İnsanoğlu zihnin ve beynin yapısını ve fonksiyonunu hep merak etmiştir. Anatomistler, beynin organik yapısını incelerken, fizyologlar da nasıl çalıştığını anlamaya ve izah etmeye gayret etmişlerdir. Sinir sistemi ile ilgilenen sinir bilimcileri, nörologlar, radyologlar, patologlar ve psikiyatristler başta olmak üzere beyin ve zihin, neredeyse bütün bilim insanlarının, hatta felsefecilerin araştırma konusu olmuştur. Çünkü bütün canlılarda beyin, olmazsa olmazdır ve diğer bütün organlar ona bağlıdır. İnsanın böbrekleri çalışmazsa diyalize bağlanır, diğer yardımcı tedavilerle hayatı devam eder. Diğer organlarda da buna benzer. Kalb yerine yapay kalb takılabilir. Beynin yerine geçecek yapay bir beyin yoktur. Çok ağır beyin hasarlarında, hayatiyet devam etse de şuur kapanır ve nebatî hayat denilen durum ortaya çıkar.
Teknolojinin ve araştırma metotlarının gelişmesiyle beynin yapısını ve çalışmasını anlama istikametinde ilerlemeler kaydedilmiştir. Bu konudaki araştırmalar hâlen ciddi bir şekilde devam etmektedir.

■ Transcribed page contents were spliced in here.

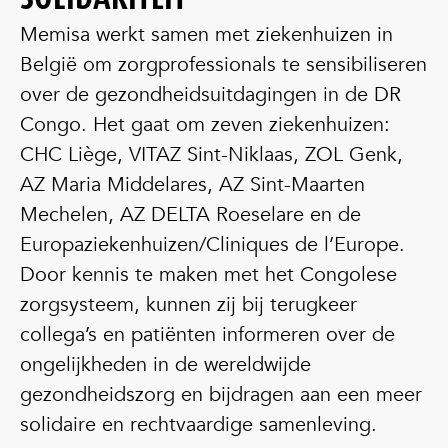
Memisa werkt samen met ziekenhuizen in
België om zorgprofessionals te sensibiliseren
over de gezondheidsuitdagingen in de DR
Congo. Het gaat om zeven ziekenhuizen:
CHC Liège, VITAZ Sint-Niklaas, ZOL Genk,
AZ Maria Middelares, AZ Sint-Maarten
Mechelen, AZ DELTA Roeselare en de
Europaziekenhuizen/Cliniques de l’Europe.
Door kennis te maken met het Congolese
zorgsysteem, kunnen zij bij terugkeer
collega’s en patiënten informeren over de
ongelijkheden in de wereldwijde
gezondheidszorg en bijdragen aan een meer
solidaire en rechtvaardige samenleving.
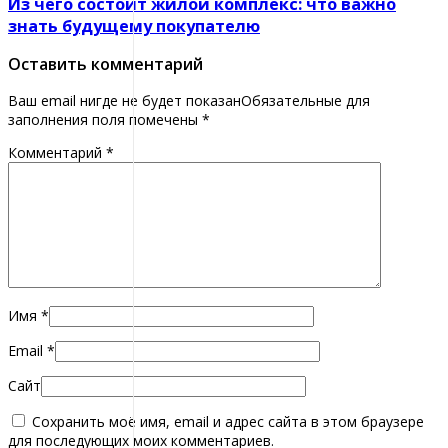
Из чего состоит жилой комплекс: что важно
знать будущему покупателю
Оставить комментарий
Ваш email нигде не будет показанОбязательные для
заполнения поля помечены
*
Комментарий
*
Имя
*
Email
*
Сайт
Сохранить моё имя, email и адрес сайта в этом браузере
для последующих моих комментариев.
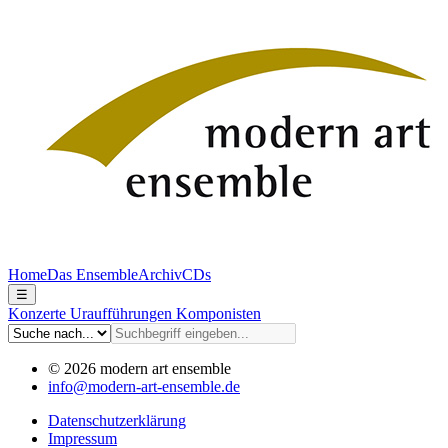
Home
Das Ensemble
Archiv
CDs
☰
Konzerte
Uraufführungen
Komponisten
© 2026 modern art ensemble
info@modern-art-ensemble.de
Datenschutzerklärung
Impressum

Beyin, iki yarım küre şeklindeki ana kısmı, beyincik ve beyin sapından oluşur. Beyin sapından sonra da omurilik gelir. Beyin ve beyincikte 86 milyar nöron (sinir hücresi) olduğu tahmin edilmektedir. Bu sinir hücreleri arasındaki bağlantılar, Samanyolu galaksisindeki yıldızların sayısından daha fazladır. Her bir sinir hücresi, diğer sinir hücreleriyle 40.000 civarında bağlantı (sinaps) kurar ve beyin içinde saatte 430 km hızla yol alır. Hastalıklar ve zararlı alışkanlıklardan dolayı beyin günde 85.000 beyin hücresi kaybeder. Yeni doğanda ortalama beyin ağırlığı 450 gr kadardır. Çocuklukta bu iki katına çıkar. Erişkin kadınlardaki ağırlığı 1,22 kg iken erkeklerde 1,36 kg kadardır. Beyin, bütün vücudun tükettiği kalorinin %20–30’unu, oksijenin %20’sini, vücutta dolaşan kanın da %25’ini kullanır. Beynin %85’i sudur.